We saw quite a bit of game in the park and had a great couple days. It's a really good side excursion if you a couple of days coming or going from a hunt...very near Sun City too.


----------



## AK145

Few more critter pics from the park.


----------



## AK145

The bush lunches kicked ass...nuff said.


----------



## AK145

My primary focus this trip was Nyala and Eland...and well...got pictures of both horizontal rather than vertical...they hold still better that way:wink:

These are just a few pictures of course...I bet I took a few hundred just in the park itself. Africa gets in your blood for sure!


----------



## Pete53

very nice pictures,thank you


----------



## vortexkiller

Nice pictures I am going in July and cant wait just waiting for the plane fairs to come down.


----------



## AK145

Always fun watching the plane fares go up and down on Expedia and other websites. Once it goes down lock it in quick!



vortexkiller said:


> Nice pictures I am going in July and cant wait just waiting for the plane fairs to come down.


----------



## wartank70

whats your spec of bow and what arrow specs too? thanks


----------



## AK145

wartank70 said:


> whats your spec of bow and what arrow specs too? thanks


Mathews Drenalin, 70#...Easton Wild Game arrows and G5 T3 broad heads. I've shot critters over there with Muzzys, Magnus Stingers, Slick Tricks and this last trip tried the G5s. Like anything else it's shot placement.


----------



## vortexkiller

Did you go through a lot of arrows? I have read bring a lot of arrows is that true? how many did you bring?


----------



## AK145

Well I guess that depends on how much shooting you plan to do and how much money you want to spend on trophy fees! haha I think I brought a dozen last time. You can figure one arrow per animal if you make a good shot. I was only planning on shooting 3-4 last trip so I only brought a dozen. However...the trip before I had planned on shooting 6 or so, so I brought 2 dozen just in case I needed a follow up shot or two. I wouldn't bring more than two dozen though. 



vortexkiller said:


> Did you go through a lot of arrows? I have read bring a lot of arrows is that true? how many did you bring?


----------



## vortexkiller

Ok thanks I plan on shooting 4 good animals and 1 warthog. We are going with Limcroma Safaris and were told we could shoot monkeys, baboons, jackles and hyenas for a little target practice!


----------



## bbjavelina

vortexkiller said:


> Ok thanks I plan on shooting 4 good animals and 1 warthog. We are going with Limcroma Safaris and were told we could shoot monkeys, baboons, jackles and hyenas for a little target practice!

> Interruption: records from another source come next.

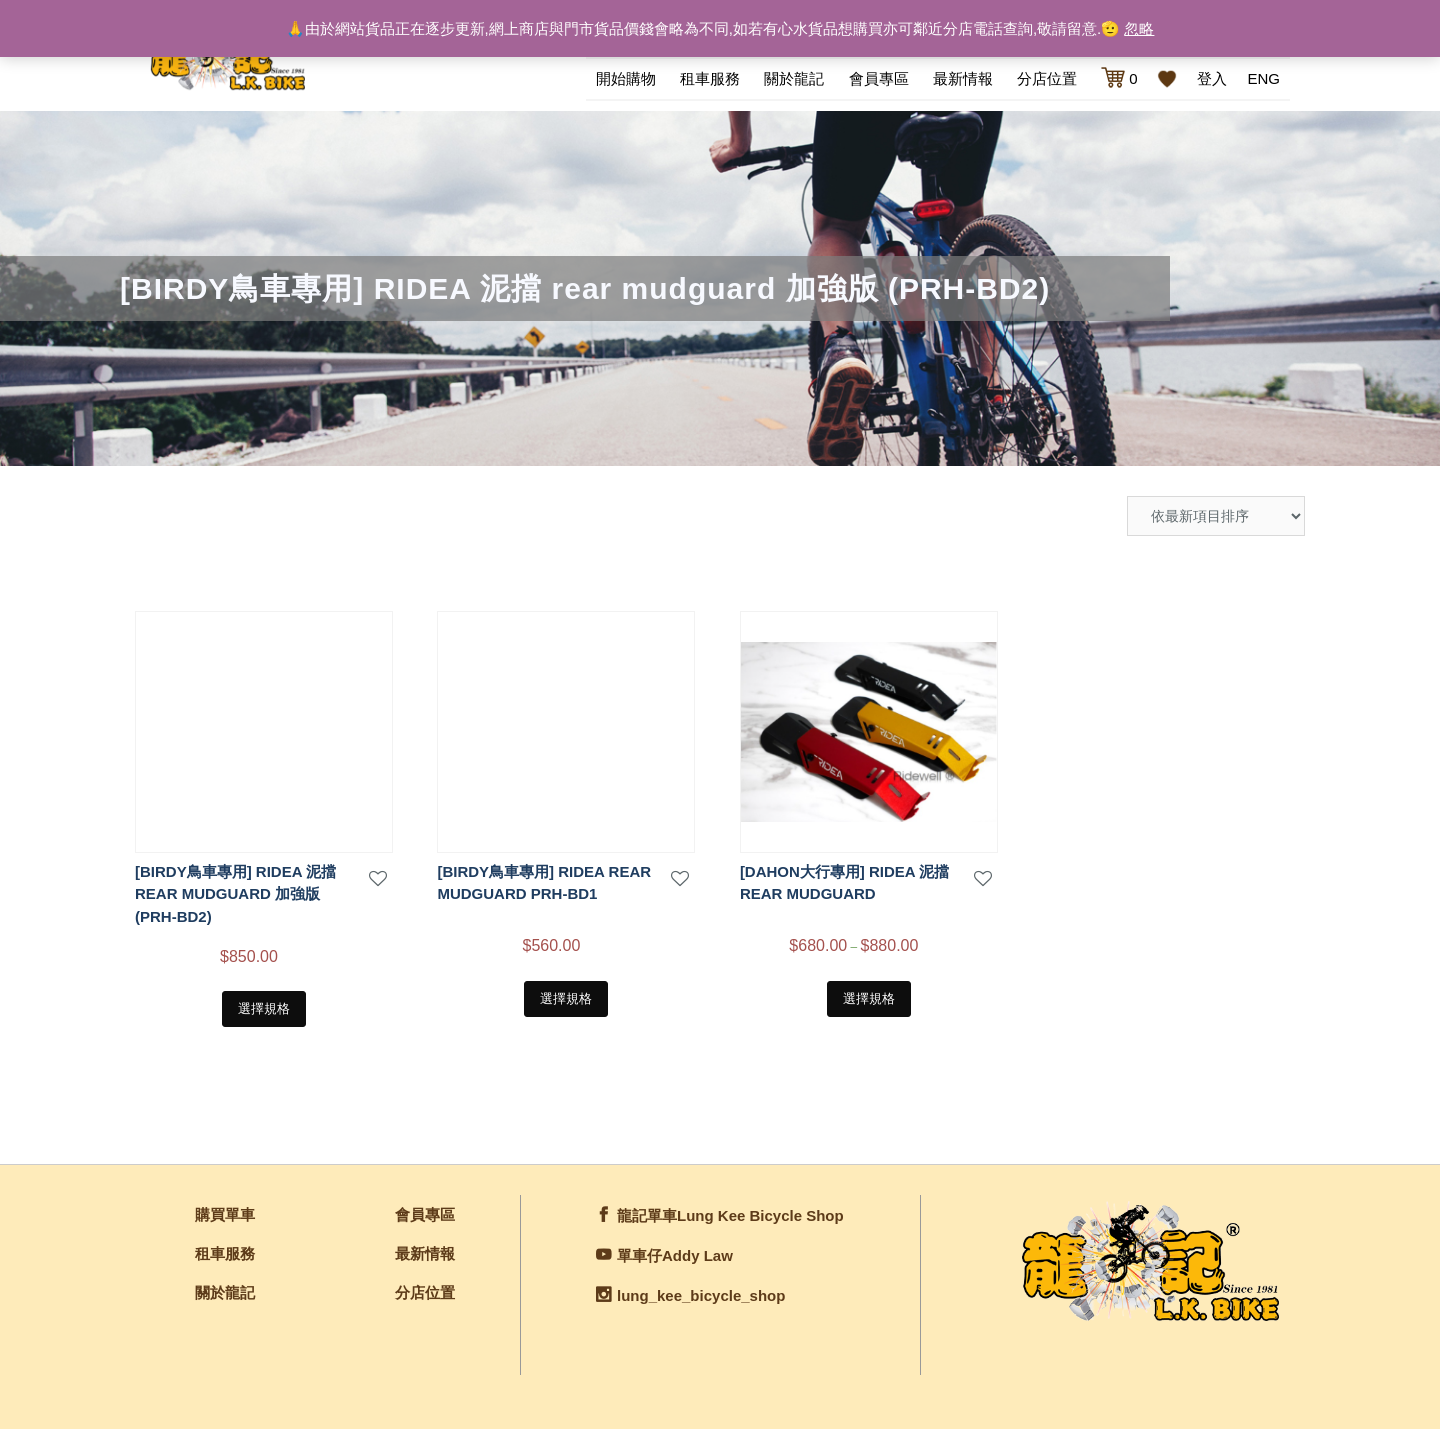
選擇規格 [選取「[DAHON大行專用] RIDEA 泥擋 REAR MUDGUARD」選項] (869, 992)
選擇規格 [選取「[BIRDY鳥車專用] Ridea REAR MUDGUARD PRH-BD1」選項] (566, 992)
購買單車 (225, 1208)
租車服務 (710, 76)
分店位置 (1047, 76)
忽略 (1139, 28)
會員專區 (879, 76)
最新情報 (963, 76)
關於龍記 (794, 76)
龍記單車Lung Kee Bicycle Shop (730, 1209)
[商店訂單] (1216, 510)
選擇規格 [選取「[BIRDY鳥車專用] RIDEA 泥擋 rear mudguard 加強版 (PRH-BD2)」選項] (264, 1002)
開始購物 (626, 76)
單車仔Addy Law (675, 1249)
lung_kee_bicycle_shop (701, 1289)
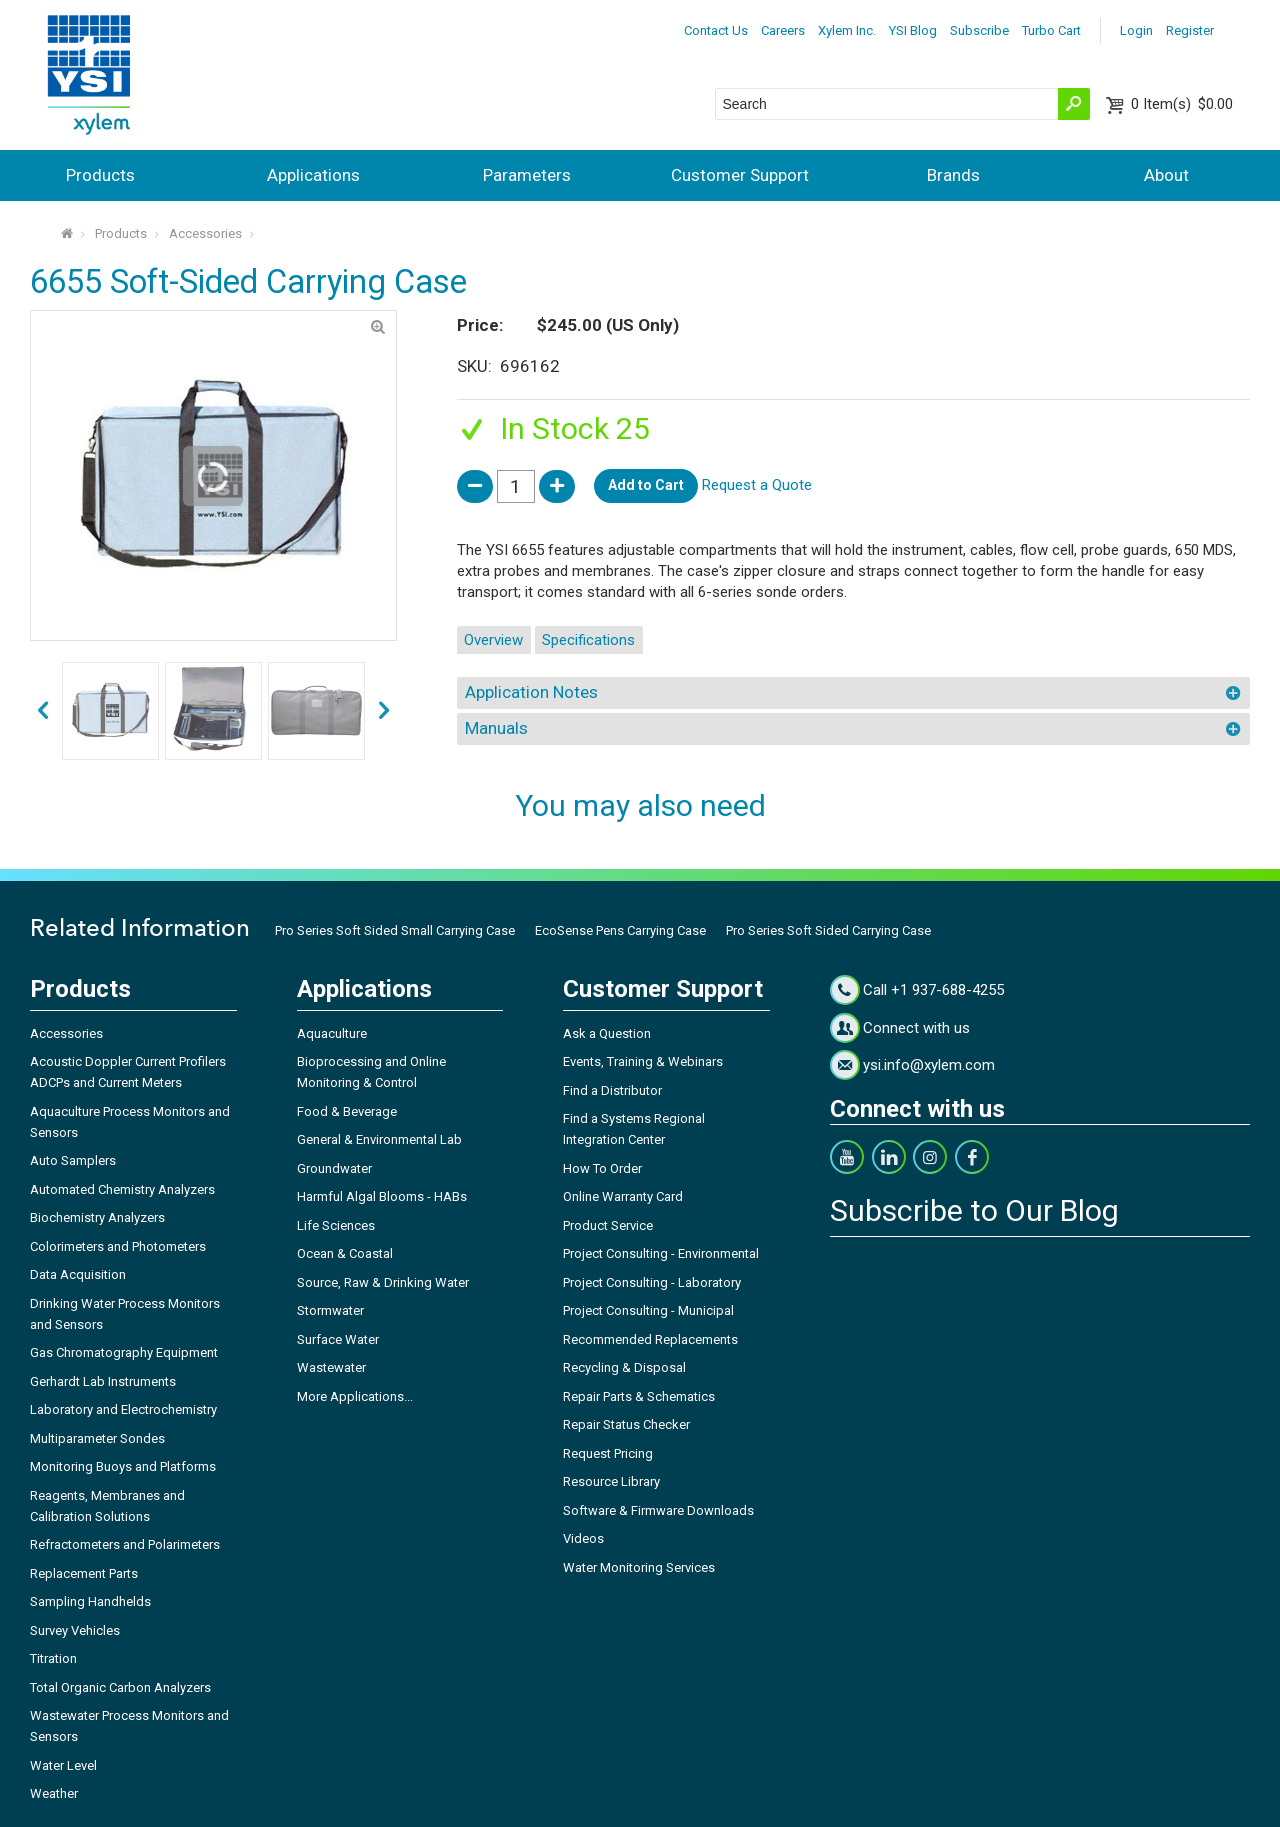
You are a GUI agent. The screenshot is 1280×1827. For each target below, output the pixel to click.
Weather (54, 1793)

You've chosen an excellent outfitter in a fantastic location. 

Baboons are kind of the graduate school level of bowhunting. From what I've experienced they seem to be the only critters that can see what's going on in the blinds. Very wary. 

I never saw any jackals or hyenas at Limcroma, but Hannes has added another property that I don't know anything about. They may be plentiful. 

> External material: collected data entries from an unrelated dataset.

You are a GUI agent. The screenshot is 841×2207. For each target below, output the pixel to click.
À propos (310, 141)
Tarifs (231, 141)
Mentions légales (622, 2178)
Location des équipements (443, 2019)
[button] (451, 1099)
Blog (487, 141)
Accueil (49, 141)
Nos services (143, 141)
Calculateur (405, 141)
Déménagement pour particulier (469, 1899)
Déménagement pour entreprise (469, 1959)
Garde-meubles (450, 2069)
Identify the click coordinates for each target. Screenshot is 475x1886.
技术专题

I've got some reading material that you may be interested in -- it's too long to post here, so if you are interested PM me your email. 

Best of luck to you.


----------



## vortexkiller

You have been with Limcroma before? Please send me what you have [email protected]

Thanks
Wayne


----------



## vortexkiller

Bud I received your email thanks a lot great reading I cant wait to go!!


----------



## Mr. Man

I shot a jackal at Limcroma. Only animal I didn't recover, but it was a freebie, so no big deal. Back skin would have been nice, but we didn't spend too much time looking for it so as not to disturb the area. Super nice place, I hope to go back in 2017.


----------



## vortexkiller

Mr. Man what animals did you shoot? was everything out of the blind and will they let you spot and stalk with the bow if you want?


----------



## 529609

Quick question- where is that 'Bow and Hunting' shop situated?


----------



## AK145

DefinitnArchery said:


> Quick question- where is that 'Bow and Hunting' shop situated?


Sorry...been out of town and just saw this. It was somewhere close to the Kempton Park area, but I am not sure. My buddy who was acting as our tour guide for the day took us there.


----------



## 529609

AK145 said:


> Sorry...been out of town and just saw this. It was somewhere close to the Kempton Park area, but I am not sure. My buddy who was acting as our tour guide for the day took us there.


Thank you


----------



## comprar

Great photos. Please add also.


----------



## ds361

Great pics P,
just now saw your posts. Good luck in May, hope to see those pictures upon your return.

just dee


----------



## 17hidalgo

amazing pics !!!


----------